It was planned for some time that I would contribute a post here from the development division, but then there was always the next important feature to implement.
I would like to tell a bit about what was an interesting challenge, the text rendering in DramaQueen. Text rendering? Everyone might imagine some different meaning. What I mean is: In the beginning there is a white area, DramaQueen wants to display certain glyphs, and some mysterious software module takes care of some pixels in that white area turning black, others staying white, and yet others turning out a shade of gray. From a distance this all becomes readable text.
But there are some important expectations on text rendering. Most software just uses a ready made module which is made available by the system itself (Mac OS, Windows, etc.). DramaQueen did just the same in the beginning. Later, though, we did run into trouble with that.
Screen plays follow a strict set of rules, so that they may be comparable against each other. When putting together the sometimes sketchy and ambiguous sources, clear rules can be extracted for the layout standard of the Writer’s Guild of America: There are certain indentations and margins. One is to use the original Courier type face of the IMB type writers, or a type face with the same metrics. The old Courier produced exactly ten characters per inch and six lines per inch. There is a freely available font by the renowned font factory Bitstream called “Courier 10 Pitch”, which puts the 10 characters right in the name. The six lines per inch are not mentioned as often, but the information that the type face should be 12 points in size. What exactly does that mean?
The metric “points” in relation to type faces is actually well defined: 72 points fit exactly one inch. The height of the type face is at the same time the smallest possible distance between one base line to the next. In the layout standard of the Writer’s Guild, there is no additional spacing between lines, the so called leading. Presumably, because the old IBM type writers didn’t have it. If 72 points per inch are divided by 12 points font height, then the result is therefore those six lines per inch. Most writing software will however add the commonly used leading of 20% of the font height to the line distance (even at “100%”).
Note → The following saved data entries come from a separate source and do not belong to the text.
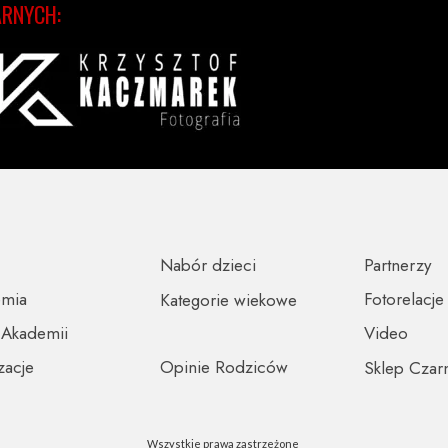
ARNYCH:
Nabór dzieci
Partnerzy
emia
Fotorelacje
Kategorie wiekowe
 Akademii
Video
zacje
Opinie Rodziców
Sklep Czar
Wszystkie prawa zastrzeżone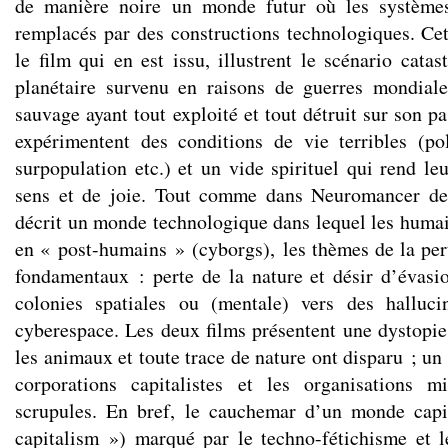
de manière noire un monde futur où les systèmes
remplacés par des constructions technologiques. C
le film qui en est issu, illustrent le scénario cata
planétaire survenu en raisons de guerres mondiale
sauvage ayant tout exploité et tout détruit sur son p
expérimentent des conditions de vie terribles (pol
surpopulation etc.) et un vide spirituel qui rend le
sens et de joie. Tout comme dans Neuromancer de
décrit un monde technologique dans lequel les humai
en « post-humains » (cyborgs), les thèmes de la pert
fondamentaux : perte de la nature et désir d’évasi
colonies spatiales ou (mentale) vers des halluci
cyberespace. Les deux films présentent une dystopie
les animaux et toute trace de nature ont disparu ; un 
corporations capitalistes et les organisations mi
scrupules. En bref, le cauchemar d’un monde capit
capitalism ») marqué par le techno-fétichisme et 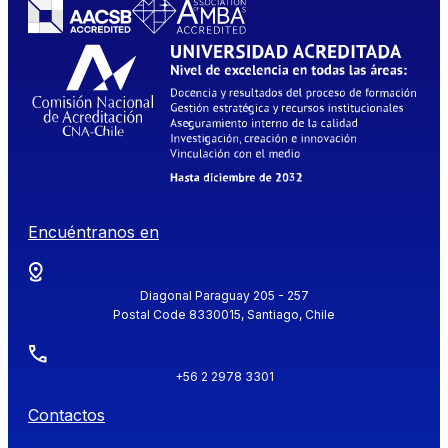
Encuéntranos en
Diagonal Paraguay 205 - 257
Postal Code 8330015, Santiago, Chile
+56 2 2978 3301
Contactos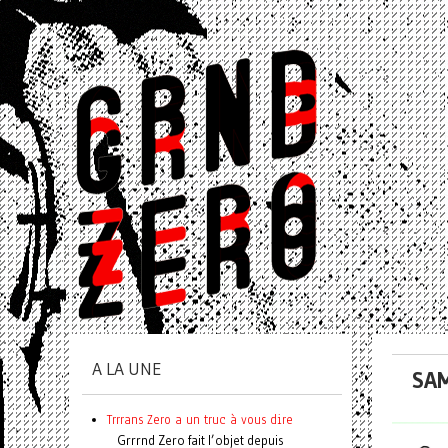
A LA UNE
SAM
Trrrans Zero a un truc à vous dire
Grrrnd Zero fait l’objet depuis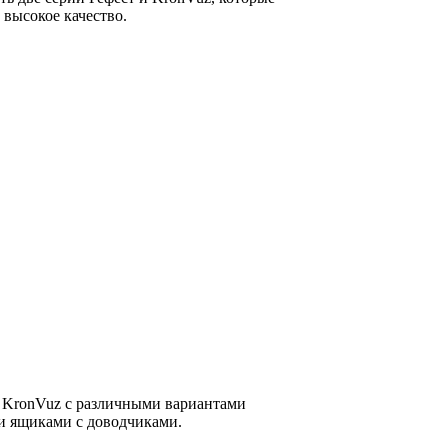
 высокое качество.
 KronVuz с различными вариантами
 ящиками с доводчиками.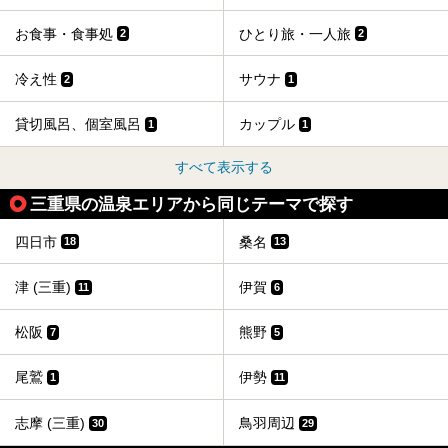
お食事・食事処
ひとり旅・一人旅
2
2
冷え性
サウナ
2
1
貸切風呂、個室風呂
カップル
1
1
すべて表示する
三重県の温泉エリアから同じテーマで探す
四日市
桑名
18
13
津 (三重)
伊賀
11
6
松阪
熊野
7
5
尾鷲
伊勢
1
11
志摩 (三重)
鳥羽周辺
30
29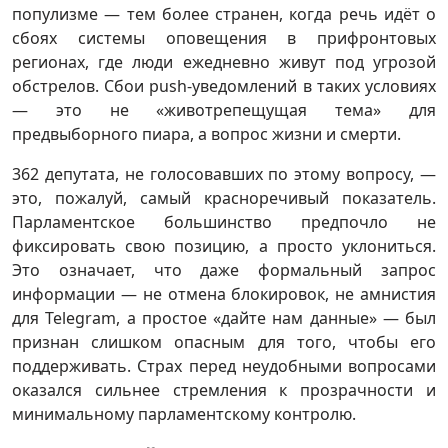
популизме — тем более странен, когда речь идёт о
сбоях системы оповещения в прифронтовых
регионах, где люди ежедневно живут под угрозой
обстрелов. Сбои push-уведомлений в таких условиях
— это не «животрепещущая тема» для
предвыборного пиара, а вопрос жизни и смерти.
362 депутата, не голосовавших по этому вопросу, —
это, пожалуй, самый красноречивый показатель.
Парламентское большинство предпочло не
фиксировать свою позицию, а просто уклониться.
Это означает, что даже формальный запрос
информации — не отмена блокировок, не амнистия
для Telegram, а простое «дайте нам данные» — был
признан слишком опасным для того, чтобы его
поддерживать. Страх перед неудобными вопросами
оказался сильнее стремления к прозрачности и
минимальному парламентскому контролю.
It turned out to be impossible to get the ready made text rendering modules to always produce exactly the expected metrics. So when DramaQueen defined “Courier 10 Pitch” at 12pt height, there would be all sorts of metrics. But never exaktly ten characters and even less so six lines per inch. The conversion from points to screen pixels was different and not conclusive and on top of that there was automatic rounding which could not be influenced. It became even more troublesome when we implemented the Texts panel to be freely zoomable. Nothing fit together anymore, even the word count per line was different per zoom level.
For all these reasons, we drew the conclusion to implement our own text rendering – without regret: The legibility matches the high quality of the Adobe Reader: much less color fringes than Windows Cleartype and much crisper than the Mac OS text rendering. But at the same time absolutely precise regarding the conversion of font metrics to screen pixels. During my tests I was a bit irritated that even Final Draft – using the same page template – would fit a different count of characters per line, depending on whether the Windows or Mac OS version was used. Something like that doesn’t happen in DramaQueen, nothing is left to chance.
Unfortunately until DramaQueen BETA 8, this additional effort was affecting performance. Especially when the Texts panel size was large, typing could become quite laggy. But I am happy that we managed to optimize the text rendering substantially so that no lag is visible during typing anymore. What remains is an absolutely precise implementation of the layout standard of the Writer’s Guild of America and first class display of text.